科学ライターがイチ推し! 人工知能(AI)映画『チャッピー』は日本でこそ作られるべき作品だった!?

■世界経済は人工知能中心で動いている

 日本ではSFの世界だと思われている人工知能=AIだが、世界はとっくに人工知能中心で動いている。ブログなどに流れるビッグデータを解析、投資判断を行う「AIファンド」をゴールドマンサックスが提供したり、生物の神経網を模した新しいネットワークで情報処理を行うディープラーニングの開発ベンチャーに7,000万ドルの資金が集まったり、IBMの人工知能ワトソンが食事のメニューを開発したりと、今、ビジネスの最優先事項はAIなのだ。

 その流れを受けて、ここ数年、映画業界でも「AIや脳=記憶」をテーマにした作品が増えている。冴えない中年男が声だけのAIに恋するスパイク・ジョーンズの『her/世界でひとつの彼女』、女性型アンドロイドが全世界を破滅させる『Ex Machina』(日本未公開)などが相次いで公開されたが、今回紹介するニール・ブロムカンプの本作『チャッピー』もそのひとつだ。

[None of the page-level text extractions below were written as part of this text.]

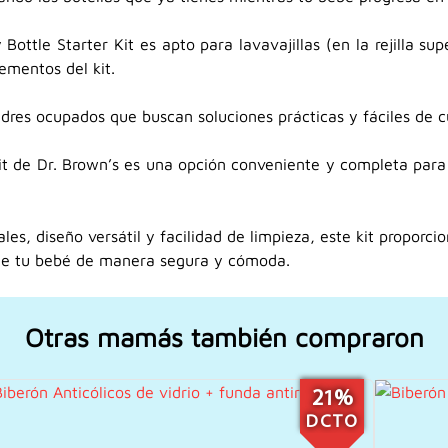
ottle Starter Kit es apto para lavavajillas (en la rejilla super
ementos del kit.
adres ocupados que buscan soluciones prácticas y fáciles de c
Kit de Dr. Brown’s es una opción conveniente y completa para 
s, diseño versátil y facilidad de limpieza, este kit proporcio
 de tu bebé de manera segura y cómoda.
Otras mamás también compraron
21%
DCTO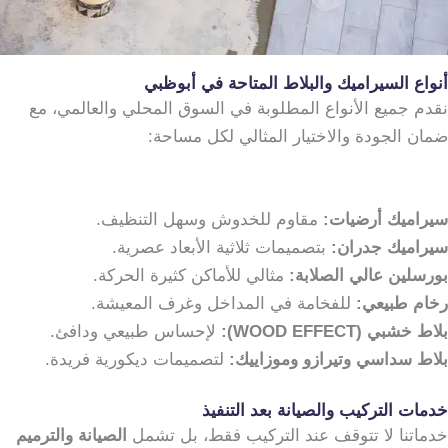
أنواع السيراميك والبلاط المتاحة في أبوظبي
نقدم جميع الأنواع المطلوبة في السوق المحلي والعالمي، مع
ضمان الجودة والاختيار المثالي لكل مساحة:
سيراميك أرضيات:
مقاوم للخدوش وسهل التنظيف.
سيراميك جدران:
بتصميمات ثلاثية الأبعاد عصرية.
بورسلين عالي الصلابة:
مثالي للأماكن كثيرة الحركة.
رخام طبيعي:
للفخامة في المداخل وغرف المعيشة.
بلاط خشبي (WOOD EFFECT):
لإحساس طبيعي ودافئ.
بلاط سداسي وتيرازو وموزاييك:
لتصميمات ديكورية فريدة.
خدمات التركيب والصيانة بعد التنفيذ
خدماتنا لا تتوقف عند التركيب فقط، بل تشمل
الصيانة والترميم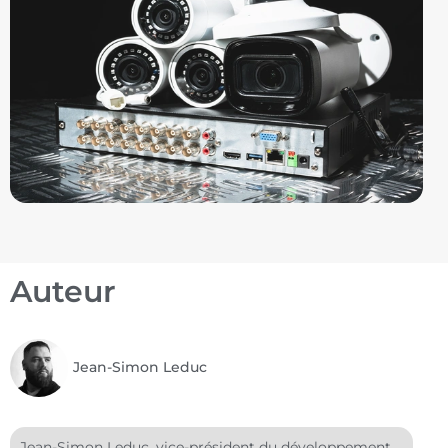
Auteur
Jean-Simon Leduc
Jean-Simon Leduc, vice-président du développement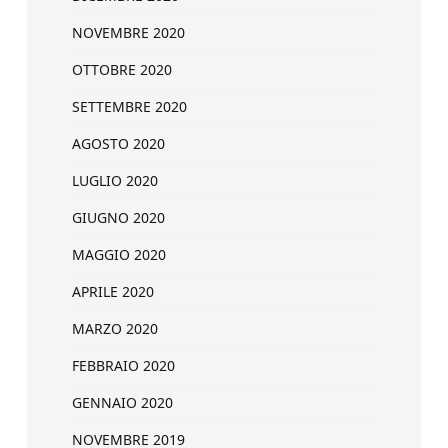
NOVEMBRE 2020
OTTOBRE 2020
SETTEMBRE 2020
AGOSTO 2020
LUGLIO 2020
GIUGNO 2020
MAGGIO 2020
APRILE 2020
MARZO 2020
FEBBRAIO 2020
GENNAIO 2020
NOVEMBRE 2019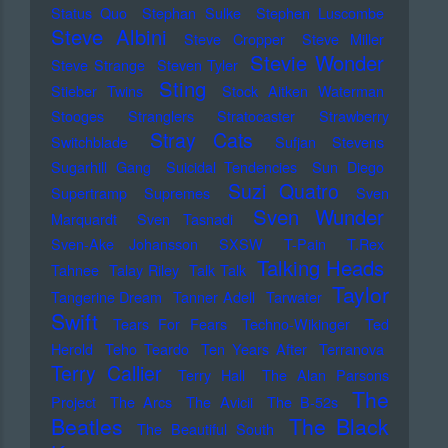
Status Quo
Stephan Sulke
Stephen Luscombe
Steve Albini
Steve Cropper
Steve Miller
Stevie Wonder
Steve Strange
Steven Tyler
Sting
Stieber Twins
Stock Aitken Waterman
Stooges
Stranglers
Stratocaster
Strawberry
Stray Cats
Switchblade
Sufjan Stevens
Sugarhill Gang
Suicidal Tendencies
Sun Diego
Suzi Quatro
Supertramp
Supremes
Sven
Sven Wunder
Marquardt
Sven Tasnadi
Sven-Ake Johansson
SXSW
T-Pain
T.Rex
Talking Heads
Tahnee
Talay Riley
Talk Talk
Taylor
Tangerine Dream
Tanner Adell
Tarwater
Swift
Tears For Fears
Techno-Wikinger
Ted
Herold
Teho Teardo
Ten Years After
Terranova
Terry Callier
Terry Hall
The Alan Parsons
The
Project
The Arcs
The Avicii
The B-52s
Beatles
The Black
The Beautiful South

科学ライターがイチ推し! 人工知能(AI)映画『チャッピー』は日本でこそ作られるべき作品だった!?の画像2画像は『チャッピー』

 最近のAIをテーマにした作品が、総じてネットワーク社会の行き着く先のディストピアを暗示させるのに対して、チャッピーは実に素直というか、昔ながらのAIがテーマ。つまり起動時には赤ん坊であり、人間と触れ合うことで成長し、人間のような感情を持つようになるロボットが、人間とどう関わっていくのかがストーリーなのだ。


■機械が人間になる、寿命は5日間/あらすじ

 時代は近未来。世界最悪の治安と呼ばれる南アフリカ共和国・ヨハネスブルク(ブロムカンプ監督の出身地)では重犯罪に対抗するため、チタン製のボディのロボット警官=スカウトを投入、目覚ましい治安向上に成功していた。

 そして、スカウトを開発した天才技術者ディオンは、次世代OSとなるAIを開発する。人間と同じように感情を持ち、学習し、成長するプログラムだ。ディオンはスカウトにインストールすることを提案するが、上司に反対される。そこでひそかに破棄処分される1台のスカウトにAIをインストールするディオン。しかし、そのスカウトをギャングに盗まれてしまう。

起動したスカウトは赤ん坊と同じで、環境から言葉や動作を覚えていく。ギャングにチャッピーと名付けられたスカウトは、ギャングとして成長していくが、バッテリーの破損により5日間しか寿命がない。命を知ったチャッピーとギャングたちに、ディオンのライバル、ヴィンセント(ヒュー・ジャックマンが好演!)が策略をめぐらす。ヴィンセントの作った戦闘ロボット「ムース」とチャッピーたちの壮絶な戦いの行方は――?